WHAT TO PRODUCE: Reproduce exactly the lines from the one that holds "erhalten Sie oft" through the last line of the entries, both ends included, but not the pictures.

EXTRACTED DATA:
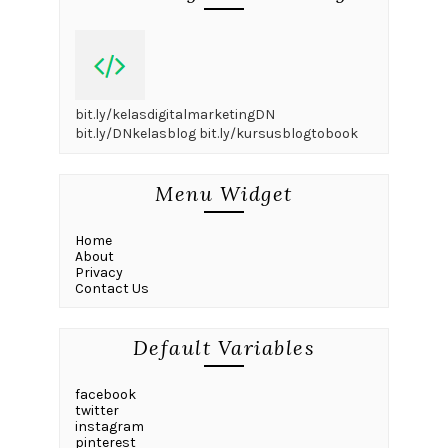
bit.ly/kelasdigitalmarketingDN
bit.ly/DNkelasblog bit.ly/kursusblogtobook
Menu Widget
Home
About
Privacy
Contact Us
Default Variables
facebook
twitter
instagram
pinterest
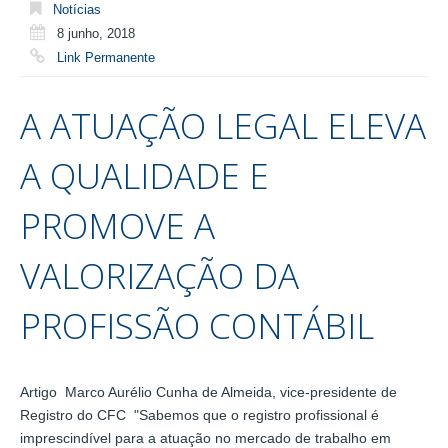
Notícias
8 junho, 2018
Link Permanente
A ATUAÇÃO LEGAL ELEVA
A QUALIDADE E
PROMOVE A
VALORIZAÇÃO DA
PROFISSÃO CONTÁBIL
Artigo Marco Aurélio Cunha de Almeida, vice-presidente de
Registro do CFC "Sabemos que o registro profissional é
imprescindível para a atuação no mercado de trabalho em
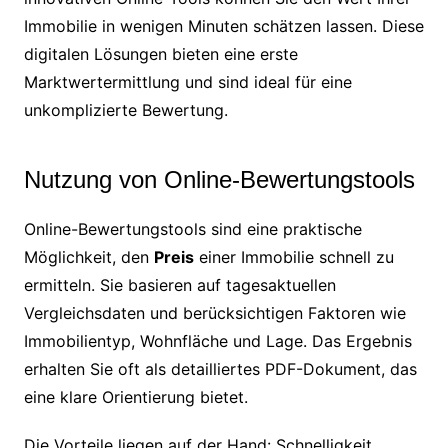
Immobilie in wenigen Minuten schätzen lassen. Diese
digitalen Lösungen bieten eine erste
Marktwertermittlung und sind ideal für eine
unkomplizierte Bewertung.
Nutzung von Online-Bewertungstools
Online-Bewertungstools sind eine praktische
Möglichkeit, den
Preis
einer Immobilie schnell zu
ermitteln. Sie basieren auf tagesaktuellen
Vergleichsdaten und berücksichtigen Faktoren wie
Immobilientyp, Wohnfläche und Lage. Das Ergebnis
erhalten Sie oft als detailliertes PDF-Dokument, das
eine klare Orientierung bietet.
Die Vorteile liegen auf der Hand: Schnelligkeit,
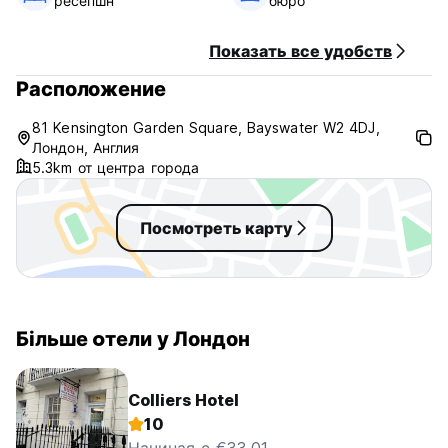
ресепшн
бюро
Показать все удобств
Расположение
81 Kensington Garden Square, Bayswater W2 4DJ,
Лондон, Англия
5.3km от центра города
Посмотреть карту
Більше oтели у Лондон
Colliers Hotel
10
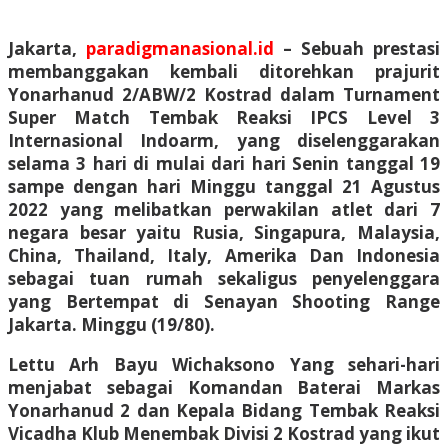
Jakarta,
paradigmanasional.id
– Sebuah prestasi
membanggakan kembali ditorehkan prajurit
Yonarhanud 2/ABW/2 Kostrad dalam Turnament
Super Match Tembak Reaksi IPCS Level 3
Internasional Indoarm, yang diselenggarakan
selama 3 hari di mulai dari hari Senin tanggal 19
sampe dengan hari Minggu tanggal 21 Agustus
2022 yang melibatkan perwakilan atlet dari 7
negara besar yaitu Rusia, Singapura, Malaysia,
China, Thailand, Italy, Amerika Dan Indonesia
sebagai tuan rumah sekaligus penyelenggara
yang Bertempat di Senayan Shooting Range
Jakarta. Minggu (19/80).
Lettu Arh Bayu Wichaksono Yang sehari-hari
menjabat sebagai Komandan Baterai Markas
Yonarhanud 2 dan Kepala Bidang Tembak Reaksi
Vicadha Klub Menembak Divisi 2 Kostrad yang ikut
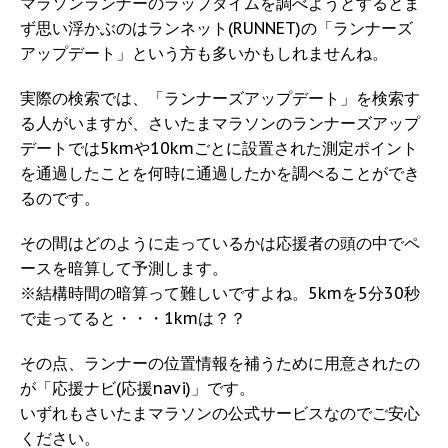
マラソンランナーのラップタイムを調べようとするとま
ず思い浮かぶのはランネット(RUNNET)の「ランナーズ
アップデート」という方も多いかもしれませんね。
実際の検索では、「ランナーズアップデート」を検索す
る人がいますが、さいたまマラソンのランナーズアップ
デートでは5kmや10kmごとに設置された測定ポイント
を通過したことを何時に通過したかを調べることができ
るのです。
その間はどのように走っているかは応援者の頭の中でペ
ースを暗算して予測します。
※結構時間の暗算って難しいですよね。5kmを5分30秒
で走ってると・・・1kmは？？
その点、ランナーの位置情報を補うために用意されたの
が「応援ナビ(応援navi)」です。
いずれもさいたまマラソンの公式サービスなのでご安心
ください。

RESULT OF THIS TASK:
erhalten Sie oft als detailliertes PDF-Dokument, das
eine klare Orientierung bietet.
Die Vorteile liegen auf der Hand: Schnelligkeit,
ресепшн
бюро
Показать все удобств
Расположение
81 Kensington Garden Square, Bayswater W2 4DJ,
Лондон, Англия
5.3km от центра города
Посмотреть карту
Більше oтели у Лондон
Colliers Hotel
10
Jakarta,
paradigmanasional.id
– Sebuah prestasi
membanggakan kembali ditorehkan prajurit
Yonarhanud 2/ABW/2 Kostrad dalam Turnament
Super Match Tembak Reaksi IPCS Level 3
Internasional Indoarm, yang diselenggarakan
selama 3 hari di mulai dari hari Senin tanggal 19
sampe dengan hari Minggu tanggal 21 Agustus
2022 yang melibatkan perwakilan atlet dari 7
negara besar yaitu Rusia, Singapura, Malaysia,
China, Thailand, Italy, Amerika Dan Indonesia
sebagai tuan rumah sekaligus penyelenggara
yang Bertempat di Senayan Shooting Range
Jakarta. Minggu (19/80).
Lettu Arh Bayu Wichaksono Yang sehari-hari
menjabat sebagai Komandan Baterai Markas
Yonarhanud 2 dan Kepala Bidang Tembak Reaksi
Vicadha Klub Menembak Divisi 2 Kostrad yang ikut
マラソンランナーのラップタイムを調べようとするとま
ず思い浮かぶのはランネット(RUNNET)の「ランナーズ
アップデート」という方も多いかもしれませんね。
実際の検索では、「ランナーズアップデート」を検索す
る人がいますが、さいたまマラソンのランナーズアップ
デートでは5kmや10kmごとに設置された測定ポイント
を通過したことを何時に通過したかを調べることができ
るのです。
その間はどのように走っているかは応援者の頭の中でペ
ースを暗算して予測します。
※結構時間の暗算って難しいですよね。5kmを5分30秒
で走ってると・・・1kmは？？
その点、ランナーの位置情報を補うために用意されたの
が「応援ナビ(応援navi)」です。
いずれもさいたまマラソンの公式サービスなのでご安心
ください。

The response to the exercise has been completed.